U-598
Korvettenkapitän Gottfried Holtorff led the next incursion into the area aboard the Type VIIC U-598. Like most boats he entered the area midway between Bermuda and Anegada, bound southwest towards the Windward Passage, and like other recent submarines he had sailed directly from Kiel on the boat’s first of four patrols.
Two days before entering the area it met with U-463, a Milch Cow, or floating gas station, in the mid-Atlantic at 28.03N / 58.54W. During the fueling operations machinist Willi Bredereck was diving on the hydroplanes and propellers and was drowned.
Entering on the 7th of August U-598 steamed for the northwest of Mayaguana, at which point, on the 10th of August, turned south sharply and entered the Crooked Island Passage. Reaching Cape Maysi Cuba south of Inagua the following day, Holtorff made a 90 degree turn to the right, or west, and proceeded up (and later down) the Old Bahama Channel.

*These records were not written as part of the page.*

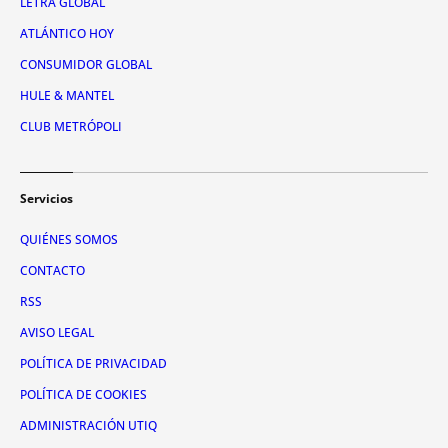
LETRA GLOBAL
ATLÁNTICO HOY
CONSUMIDOR GLOBAL
HULE & MANTEL
CLUB METRÓPOLI
Servicios
QUIÉNES SOMOS
CONTACTO
RSS
AVISO LEGAL
POLÍTICA DE PRIVACIDAD
POLÍTICA DE COOKIES
ADMINISTRACIÓN UTIQ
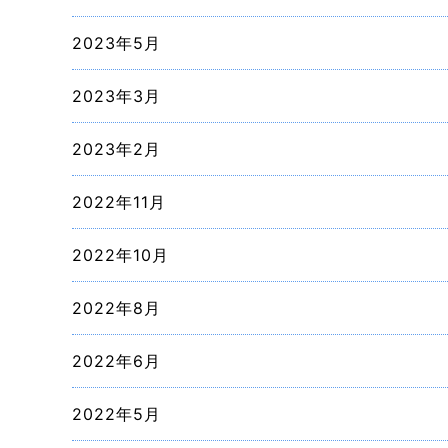
2023年5月
2023年3月
2023年2月
2022年11月
2022年10月
2022年8月
2022年6月
2022年5月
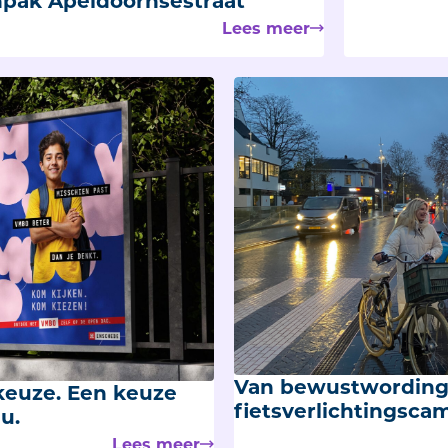
npak Apeldoornsestraat
Lees meer
Van bewustwording 
keuze. Een keuze
fietsverlichtingsca
u.
Lees meer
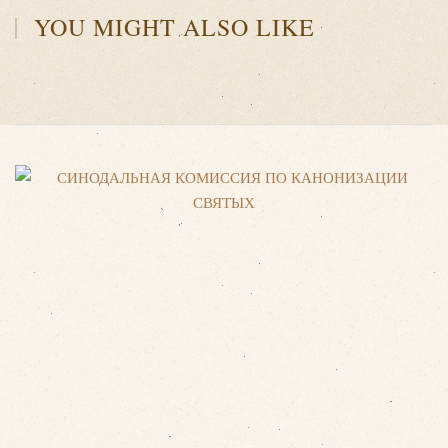
YOU MIGHT ALSO LIKE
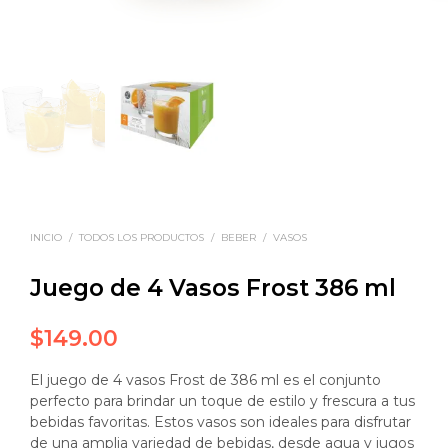
INICIO
/
TODOS LOS PRODUCTOS
/
BEBER
/
VASOS
Juego de 4 Vasos Frost 386 ml
$
149.00
El juego de 4 vasos Frost de 386 ml es el conjunto
perfecto para brindar un toque de estilo y frescura a tus
bebidas favoritas. Estos vasos son ideales para disfrutar
de una amplia variedad de bebidas, desde agua y jugos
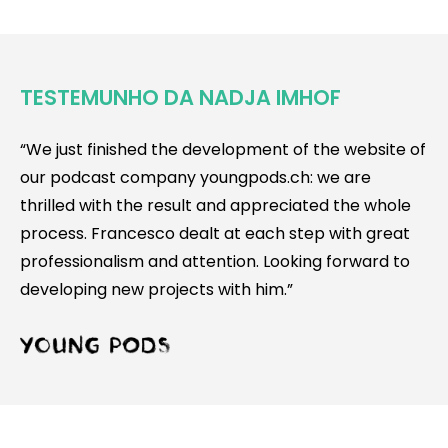
TESTEMUNHO DA NADJA IMHOF
“We just finished the development of the website of
our podcast company youngpods.ch: we are
thrilled with the result and appreciated the whole
process. Francesco dealt at each step with great
professionalism and attention. Looking forward to
developing new projects with him.”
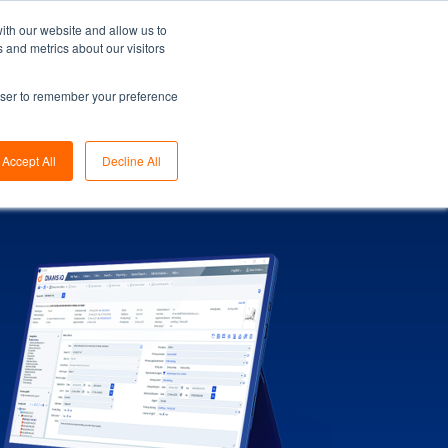
ith our website and allow us to
 and metrics about our visitors
Solutions for...
rowser to remember your preference
Accept All
Decline All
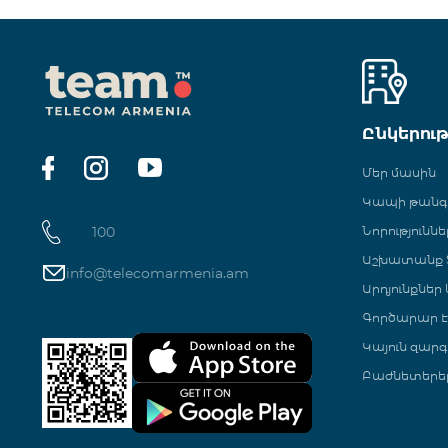
Ընկերու
Մեր մասին
Կապի թան
100
Նորություննե
Աշխատանք Տ
info@telecomarmenia.am
Արդյունքներ
Գործարար Է
Կայուն զարգ
Բաժնետերե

While there, on the 14th of August he engaged in one of the most successful single-handed attacks on a convoy in the region when he sank or badly damaged three ships in the space of an hour or so in Convoy TAW (Trinidad – Aruba – Key West) 123. Holtorff was apparently so brazen that he carried out his attacks on the flagship of the convoy not only at dawn but audaciously on the surface as well.
In what could be called the Battle of Ragged Island, U-598 pinned the Empire Corporal, Standella, and Michael Jebsen up against the back end of the Ragged Island chain on the northern (or Bahamas) end of the channel, and picked off the three ships one by one. Even though one of the vessels (the Standella) was repaired and put back in service it was an impressive series of attacks. Total tonnage was 15,492: for the damage to Standella of 6,197 tons, and the destruction of the Empire Corporal of 6,972 tons and Michael Jebsen of 2,223 tons respectively. All ships were British and the flagship was intentionally hit, meaning the convoy became in effect rudderless. The convoy scattered in confusion, eventually repairing to Guantanamo.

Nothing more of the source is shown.